Data items:
►
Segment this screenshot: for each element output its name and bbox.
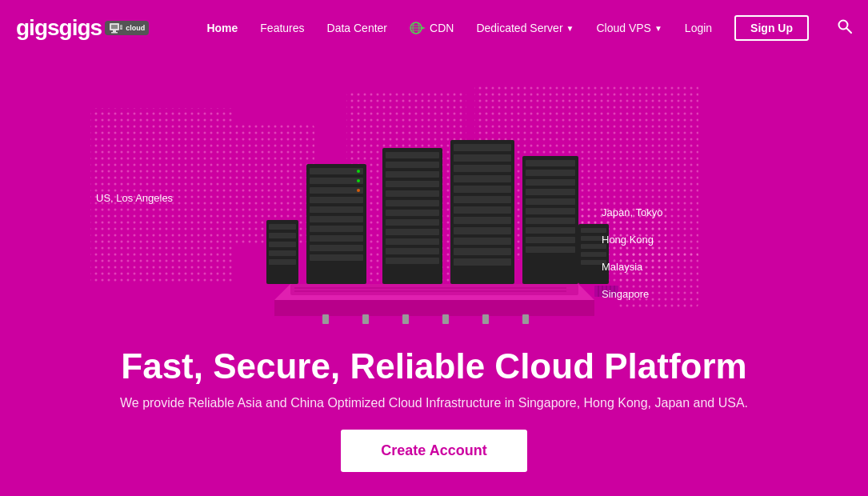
svg-rect-89 [581,260,606,265]
logo: gigsgigs cloud [16,15,149,41]
svg-rect-90 [322,314,329,324]
nav-login[interactable]: Login [685,22,712,34]
create-account-button[interactable]: Create Account [341,430,526,472]
svg-rect-3 [111,32,118,34]
svg-rect-80 [269,233,296,238]
svg-rect-31 [310,226,363,232]
svg-rect-88 [581,252,606,257]
search-button[interactable] [838,19,852,38]
svg-rect-56 [454,186,511,193]
svg-line-14 [846,28,851,33]
cloud-vps-arrow-icon: ▼ [654,24,662,33]
nav-dedicated-label: Dedicated Server [476,22,562,34]
svg-rect-30 [310,216,363,222]
svg-rect-73 [526,237,575,243]
svg-rect-93 [442,314,449,324]
svg-rect-86 [581,236,606,241]
svg-rect-63 [454,258,511,266]
nav-cdn-label: CDN [430,22,454,34]
logo-badge: cloud [105,21,149,35]
signup-button[interactable]: Sign Up [734,15,809,41]
hero-section: US, Los Angeles Japan, Tokyo Hong Kong M… [0,0,868,496]
svg-rect-46 [386,219,439,226]
header: gigsgigs cloud Home Features Data Center [0,0,868,56]
svg-rect-16 [90,108,234,284]
svg-rect-62 [454,248,511,255]
svg-rect-27 [310,187,363,194]
svg-rect-52 [454,144,511,151]
hero-text-section: Fast, Secure, Reliable Cloud Platform We… [0,346,868,472]
svg-rect-53 [454,154,511,162]
svg-rect-28 [310,197,363,203]
svg-rect-95 [522,314,529,324]
cdn-icon [410,22,426,34]
nav-features[interactable]: Features [260,22,304,34]
svg-rect-77 [294,290,566,292]
svg-rect-49 [386,248,439,254]
svg-rect-74 [526,246,575,253]
svg-rect-48 [386,238,439,245]
search-icon [838,19,852,34]
svg-rect-1 [111,25,118,29]
svg-rect-94 [482,314,489,324]
svg-rect-71 [526,218,575,224]
svg-rect-33 [310,245,363,251]
svg-rect-25 [310,168,363,174]
svg-rect-66 [526,170,575,176]
svg-rect-6 [121,27,122,28]
nav-cloud-vps-label: Cloud VPS [596,22,650,34]
svg-rect-69 [526,198,575,205]
svg-rect-67 [526,179,575,186]
svg-rect-83 [269,259,296,265]
logo-badge-text: cloud [126,24,145,32]
svg-rect-81 [269,242,296,247]
svg-rect-68 [526,189,575,195]
svg-rect-40 [386,162,439,168]
svg-point-37 [357,189,360,192]
svg-rect-39 [386,152,439,158]
nav-cloud-vps[interactable]: Cloud VPS ▼ [596,22,662,34]
svg-rect-57 [454,196,511,203]
nav-cdn[interactable]: CDN [410,22,454,34]
svg-rect-47 [386,229,439,235]
svg-marker-12 [421,26,426,30]
nav-dedicated-server[interactable]: Dedicated Server ▼ [476,22,574,34]
logo-gigs2: gigs [59,15,102,40]
svg-point-36 [357,179,360,182]
svg-rect-91 [362,314,369,324]
svg-rect-41 [386,171,439,178]
logo-text: gigsgigs [16,15,102,41]
svg-rect-2 [113,30,116,32]
svg-rect-26 [310,178,363,184]
nav-home[interactable]: Home [206,22,238,34]
svg-rect-55 [454,175,511,182]
svg-rect-50 [386,258,439,264]
svg-rect-5 [121,26,122,26]
dedicated-arrow-icon: ▼ [566,24,574,33]
svg-rect-87 [581,244,606,249]
svg-rect-54 [454,165,511,172]
svg-rect-44 [386,200,439,206]
svg-rect-76 [294,287,566,289]
svg-rect-45 [386,210,439,216]
svg-rect-29 [310,206,363,213]
svg-rect-61 [454,238,511,245]
svg-rect-72 [526,227,575,234]
svg-rect-92 [402,314,409,324]
nav-data-center[interactable]: Data Center [327,22,387,34]
server-illustration [242,68,626,332]
svg-rect-85 [581,228,606,233]
svg-rect-70 [526,208,575,214]
svg-rect-60 [454,227,511,234]
svg-rect-75 [290,284,578,295]
logo-computer-icon [109,22,123,34]
hero-title: Fast, Secure, Reliable Cloud Platform [0,346,868,386]
svg-rect-34 [310,254,363,261]
svg-rect-42 [386,181,439,187]
svg-rect-58 [454,206,511,214]
nav: Home Features Data Center CDN Dedicated … [206,15,852,41]
svg-rect-20 [618,252,698,308]
hero-subtitle: We provide Reliable Asia and China Optim… [0,396,868,410]
svg-marker-23 [274,300,594,316]
svg-rect-82 [269,250,296,256]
◄
• **Try it**: Looking at the entries above, count the lines that hold the string "point" and reply with the count alone.

• **Solution**: 2